*** Opening Data for this exercise ***

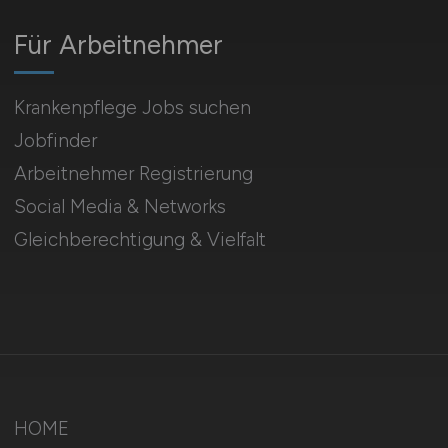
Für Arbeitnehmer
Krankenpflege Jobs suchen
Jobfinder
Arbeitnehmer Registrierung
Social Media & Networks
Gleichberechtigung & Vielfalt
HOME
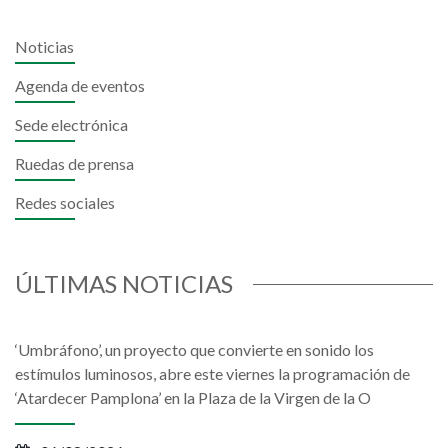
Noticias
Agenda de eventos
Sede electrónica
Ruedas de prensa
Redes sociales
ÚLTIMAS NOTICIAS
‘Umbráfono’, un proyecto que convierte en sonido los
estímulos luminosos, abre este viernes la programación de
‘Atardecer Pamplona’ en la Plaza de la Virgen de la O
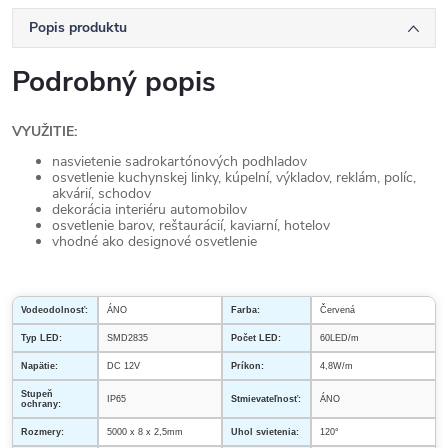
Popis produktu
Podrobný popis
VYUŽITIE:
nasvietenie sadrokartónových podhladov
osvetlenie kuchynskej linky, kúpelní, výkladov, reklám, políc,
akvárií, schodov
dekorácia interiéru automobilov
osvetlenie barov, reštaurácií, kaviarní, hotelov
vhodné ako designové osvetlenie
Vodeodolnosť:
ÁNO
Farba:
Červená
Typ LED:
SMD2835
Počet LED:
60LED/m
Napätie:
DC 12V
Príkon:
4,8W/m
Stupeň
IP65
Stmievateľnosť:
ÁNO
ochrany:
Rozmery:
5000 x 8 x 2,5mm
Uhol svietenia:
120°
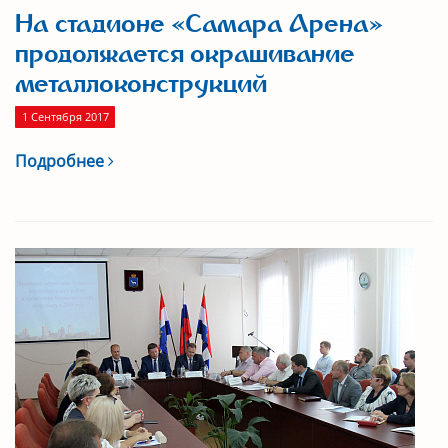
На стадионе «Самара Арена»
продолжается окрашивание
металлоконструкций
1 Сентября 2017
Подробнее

*** Closing Data for this exercise ***

What the task asks ::
Nothing but the lines from the one containing "металлоконструкций" through the end of the entries belongs in the answer; repeat them exactly.

Task solution ::
металлоконструкций
1 Сентября 2017
Подробнее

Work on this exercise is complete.